(MATERIAL SHOWN)
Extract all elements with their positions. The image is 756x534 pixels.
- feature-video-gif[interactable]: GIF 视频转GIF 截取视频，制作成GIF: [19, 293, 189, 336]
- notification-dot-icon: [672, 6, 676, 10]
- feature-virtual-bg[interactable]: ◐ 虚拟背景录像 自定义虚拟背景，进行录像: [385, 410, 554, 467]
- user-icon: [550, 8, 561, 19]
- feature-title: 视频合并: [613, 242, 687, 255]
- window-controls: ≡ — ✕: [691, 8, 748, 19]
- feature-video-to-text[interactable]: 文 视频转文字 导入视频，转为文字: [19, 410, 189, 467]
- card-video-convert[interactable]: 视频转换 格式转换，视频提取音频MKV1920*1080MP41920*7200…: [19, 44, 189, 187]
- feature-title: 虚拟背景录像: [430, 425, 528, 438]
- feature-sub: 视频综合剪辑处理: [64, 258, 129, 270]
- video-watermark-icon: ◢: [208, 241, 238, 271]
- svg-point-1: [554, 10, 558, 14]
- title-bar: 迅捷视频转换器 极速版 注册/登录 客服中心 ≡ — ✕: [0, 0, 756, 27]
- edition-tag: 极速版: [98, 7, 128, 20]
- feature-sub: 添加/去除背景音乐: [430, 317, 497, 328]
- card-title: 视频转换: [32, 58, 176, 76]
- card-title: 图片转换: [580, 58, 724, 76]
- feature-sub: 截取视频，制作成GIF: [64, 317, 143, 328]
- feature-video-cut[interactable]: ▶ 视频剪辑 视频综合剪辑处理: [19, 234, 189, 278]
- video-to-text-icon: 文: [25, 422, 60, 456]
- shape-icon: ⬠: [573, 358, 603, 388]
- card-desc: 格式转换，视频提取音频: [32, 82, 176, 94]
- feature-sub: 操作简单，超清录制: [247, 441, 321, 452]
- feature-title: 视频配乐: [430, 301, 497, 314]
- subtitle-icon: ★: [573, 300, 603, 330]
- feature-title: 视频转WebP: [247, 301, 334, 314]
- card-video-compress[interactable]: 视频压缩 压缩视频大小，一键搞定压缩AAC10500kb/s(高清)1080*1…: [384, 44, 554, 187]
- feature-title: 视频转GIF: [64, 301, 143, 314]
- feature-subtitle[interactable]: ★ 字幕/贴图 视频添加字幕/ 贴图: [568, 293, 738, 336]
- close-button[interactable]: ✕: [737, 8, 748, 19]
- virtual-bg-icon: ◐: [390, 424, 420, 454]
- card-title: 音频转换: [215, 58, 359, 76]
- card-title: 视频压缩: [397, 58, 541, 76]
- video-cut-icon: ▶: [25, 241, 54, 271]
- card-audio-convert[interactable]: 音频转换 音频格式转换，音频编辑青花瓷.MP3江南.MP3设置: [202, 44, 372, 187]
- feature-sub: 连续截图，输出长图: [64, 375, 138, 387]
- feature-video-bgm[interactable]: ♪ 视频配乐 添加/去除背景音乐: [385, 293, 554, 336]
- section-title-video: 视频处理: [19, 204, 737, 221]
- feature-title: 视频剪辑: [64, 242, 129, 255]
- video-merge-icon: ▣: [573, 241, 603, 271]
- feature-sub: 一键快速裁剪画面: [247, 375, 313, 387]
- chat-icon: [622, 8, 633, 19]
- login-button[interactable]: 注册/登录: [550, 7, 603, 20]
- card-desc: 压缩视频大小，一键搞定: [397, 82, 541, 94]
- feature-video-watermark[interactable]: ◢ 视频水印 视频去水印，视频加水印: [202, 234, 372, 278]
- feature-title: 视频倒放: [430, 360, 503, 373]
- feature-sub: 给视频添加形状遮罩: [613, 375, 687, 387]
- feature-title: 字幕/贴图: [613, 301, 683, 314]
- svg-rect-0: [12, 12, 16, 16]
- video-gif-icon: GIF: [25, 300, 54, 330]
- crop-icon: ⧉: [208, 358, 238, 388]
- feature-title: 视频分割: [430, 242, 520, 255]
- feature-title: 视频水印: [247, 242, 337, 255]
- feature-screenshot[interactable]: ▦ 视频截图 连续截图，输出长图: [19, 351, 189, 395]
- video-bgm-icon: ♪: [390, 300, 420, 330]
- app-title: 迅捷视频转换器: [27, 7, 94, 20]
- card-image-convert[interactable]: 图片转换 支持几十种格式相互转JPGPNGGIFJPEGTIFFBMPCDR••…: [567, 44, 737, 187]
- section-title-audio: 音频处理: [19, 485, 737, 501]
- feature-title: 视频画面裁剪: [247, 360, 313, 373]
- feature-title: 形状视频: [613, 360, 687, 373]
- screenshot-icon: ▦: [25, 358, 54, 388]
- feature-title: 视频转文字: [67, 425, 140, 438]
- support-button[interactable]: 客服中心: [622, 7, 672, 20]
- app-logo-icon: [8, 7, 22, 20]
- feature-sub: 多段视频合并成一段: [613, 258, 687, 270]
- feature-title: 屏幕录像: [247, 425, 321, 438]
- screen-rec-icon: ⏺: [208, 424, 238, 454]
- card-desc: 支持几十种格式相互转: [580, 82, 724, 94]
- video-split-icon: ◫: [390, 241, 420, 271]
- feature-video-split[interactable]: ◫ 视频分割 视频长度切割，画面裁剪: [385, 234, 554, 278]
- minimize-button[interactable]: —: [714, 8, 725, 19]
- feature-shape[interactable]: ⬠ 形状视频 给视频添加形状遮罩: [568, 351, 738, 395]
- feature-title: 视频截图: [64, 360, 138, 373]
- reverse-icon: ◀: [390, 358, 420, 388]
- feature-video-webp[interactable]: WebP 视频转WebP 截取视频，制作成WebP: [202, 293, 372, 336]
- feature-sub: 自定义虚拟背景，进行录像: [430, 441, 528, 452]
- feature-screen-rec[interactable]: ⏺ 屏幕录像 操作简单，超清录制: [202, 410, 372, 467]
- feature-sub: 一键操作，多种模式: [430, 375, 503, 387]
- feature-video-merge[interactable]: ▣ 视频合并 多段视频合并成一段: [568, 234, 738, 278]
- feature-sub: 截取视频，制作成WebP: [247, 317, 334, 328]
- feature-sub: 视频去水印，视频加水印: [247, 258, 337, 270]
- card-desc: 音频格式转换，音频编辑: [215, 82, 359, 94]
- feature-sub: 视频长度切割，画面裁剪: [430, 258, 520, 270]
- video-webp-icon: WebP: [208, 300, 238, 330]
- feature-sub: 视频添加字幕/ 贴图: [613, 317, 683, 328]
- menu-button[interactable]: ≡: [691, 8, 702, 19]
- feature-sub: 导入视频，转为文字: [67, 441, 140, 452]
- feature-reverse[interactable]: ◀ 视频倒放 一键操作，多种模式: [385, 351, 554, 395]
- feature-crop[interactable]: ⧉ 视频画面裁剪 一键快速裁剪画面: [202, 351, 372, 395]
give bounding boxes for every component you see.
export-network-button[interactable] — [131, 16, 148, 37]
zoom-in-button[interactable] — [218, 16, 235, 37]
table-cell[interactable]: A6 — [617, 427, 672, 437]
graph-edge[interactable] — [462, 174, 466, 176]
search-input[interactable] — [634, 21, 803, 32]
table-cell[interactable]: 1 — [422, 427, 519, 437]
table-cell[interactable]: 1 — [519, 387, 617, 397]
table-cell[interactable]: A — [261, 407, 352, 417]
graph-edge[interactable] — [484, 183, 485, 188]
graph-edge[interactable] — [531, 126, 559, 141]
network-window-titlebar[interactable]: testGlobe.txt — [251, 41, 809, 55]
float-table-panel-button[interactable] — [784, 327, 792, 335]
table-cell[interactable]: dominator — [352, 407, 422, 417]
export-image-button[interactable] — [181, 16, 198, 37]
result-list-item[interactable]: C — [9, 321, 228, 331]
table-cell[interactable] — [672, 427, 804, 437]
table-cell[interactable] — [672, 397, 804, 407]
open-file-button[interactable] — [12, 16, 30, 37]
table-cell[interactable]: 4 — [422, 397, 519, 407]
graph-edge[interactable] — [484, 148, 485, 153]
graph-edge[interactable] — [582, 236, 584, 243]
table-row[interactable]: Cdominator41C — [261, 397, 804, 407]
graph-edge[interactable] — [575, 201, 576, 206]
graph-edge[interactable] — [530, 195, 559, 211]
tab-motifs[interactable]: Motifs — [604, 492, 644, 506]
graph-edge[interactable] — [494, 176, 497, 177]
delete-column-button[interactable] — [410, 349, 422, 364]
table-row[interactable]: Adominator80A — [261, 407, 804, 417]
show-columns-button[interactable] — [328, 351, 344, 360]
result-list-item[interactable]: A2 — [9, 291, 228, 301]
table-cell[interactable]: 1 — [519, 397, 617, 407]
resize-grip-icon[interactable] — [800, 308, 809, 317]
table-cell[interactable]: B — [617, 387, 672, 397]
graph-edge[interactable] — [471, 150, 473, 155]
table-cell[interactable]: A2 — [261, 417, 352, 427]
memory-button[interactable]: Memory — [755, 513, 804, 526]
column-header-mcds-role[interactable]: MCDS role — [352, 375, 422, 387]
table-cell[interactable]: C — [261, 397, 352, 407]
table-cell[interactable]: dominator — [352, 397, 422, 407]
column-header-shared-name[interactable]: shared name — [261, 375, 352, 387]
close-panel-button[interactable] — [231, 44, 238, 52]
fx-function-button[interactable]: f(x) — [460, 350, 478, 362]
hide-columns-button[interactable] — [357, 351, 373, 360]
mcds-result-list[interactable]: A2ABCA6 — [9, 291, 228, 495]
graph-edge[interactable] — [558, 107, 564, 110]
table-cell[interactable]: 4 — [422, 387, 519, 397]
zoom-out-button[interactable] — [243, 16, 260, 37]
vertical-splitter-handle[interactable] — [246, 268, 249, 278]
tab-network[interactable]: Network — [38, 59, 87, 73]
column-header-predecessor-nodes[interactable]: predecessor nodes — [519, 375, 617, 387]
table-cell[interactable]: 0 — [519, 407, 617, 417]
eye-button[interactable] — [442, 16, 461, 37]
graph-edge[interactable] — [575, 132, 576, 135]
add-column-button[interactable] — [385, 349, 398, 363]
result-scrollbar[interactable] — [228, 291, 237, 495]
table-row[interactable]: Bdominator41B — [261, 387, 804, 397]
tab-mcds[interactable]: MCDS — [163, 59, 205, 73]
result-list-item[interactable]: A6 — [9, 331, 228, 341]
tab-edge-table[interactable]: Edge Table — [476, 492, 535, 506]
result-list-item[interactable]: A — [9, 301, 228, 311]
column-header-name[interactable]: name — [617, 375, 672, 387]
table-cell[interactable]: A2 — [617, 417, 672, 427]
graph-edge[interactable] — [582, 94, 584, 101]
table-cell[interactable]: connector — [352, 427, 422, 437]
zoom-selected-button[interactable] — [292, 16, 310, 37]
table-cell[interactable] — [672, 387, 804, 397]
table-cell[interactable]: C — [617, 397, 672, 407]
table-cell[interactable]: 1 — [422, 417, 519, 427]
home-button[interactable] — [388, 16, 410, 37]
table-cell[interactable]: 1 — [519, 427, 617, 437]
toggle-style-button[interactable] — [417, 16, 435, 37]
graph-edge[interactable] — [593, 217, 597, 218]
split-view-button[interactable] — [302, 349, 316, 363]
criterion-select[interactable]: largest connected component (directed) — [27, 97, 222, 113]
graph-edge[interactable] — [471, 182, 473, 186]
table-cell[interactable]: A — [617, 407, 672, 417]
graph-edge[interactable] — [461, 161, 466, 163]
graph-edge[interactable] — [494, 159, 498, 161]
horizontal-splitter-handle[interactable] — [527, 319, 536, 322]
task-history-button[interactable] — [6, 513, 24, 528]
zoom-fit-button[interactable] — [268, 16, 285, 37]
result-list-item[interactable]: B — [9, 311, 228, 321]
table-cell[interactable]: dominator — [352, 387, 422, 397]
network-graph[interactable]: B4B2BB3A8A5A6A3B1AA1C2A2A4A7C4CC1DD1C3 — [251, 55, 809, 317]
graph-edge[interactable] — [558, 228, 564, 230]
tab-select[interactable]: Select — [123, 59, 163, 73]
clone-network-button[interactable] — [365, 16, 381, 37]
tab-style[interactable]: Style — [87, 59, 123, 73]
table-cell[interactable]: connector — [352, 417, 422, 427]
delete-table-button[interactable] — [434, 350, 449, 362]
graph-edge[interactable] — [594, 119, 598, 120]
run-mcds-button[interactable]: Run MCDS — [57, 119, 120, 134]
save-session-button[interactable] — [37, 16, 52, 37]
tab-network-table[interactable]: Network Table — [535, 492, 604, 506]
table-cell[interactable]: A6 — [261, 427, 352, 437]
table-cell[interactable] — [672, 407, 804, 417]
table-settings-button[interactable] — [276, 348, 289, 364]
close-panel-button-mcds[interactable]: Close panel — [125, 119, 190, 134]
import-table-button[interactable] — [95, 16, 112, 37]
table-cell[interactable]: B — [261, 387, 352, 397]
(End MATERIAL SHOWN)
If a line of the listing above holds the string "item", copy it.

REPLY TO THE EXERCISE:
result-list-item[interactable]: C — [9, 321, 228, 331]
result-list-item[interactable]: A2 — [9, 291, 228, 301]
result-list-item[interactable]: A6 — [9, 331, 228, 341]
result-list-item[interactable]: A — [9, 301, 228, 311]
result-list-item[interactable]: B — [9, 311, 228, 321]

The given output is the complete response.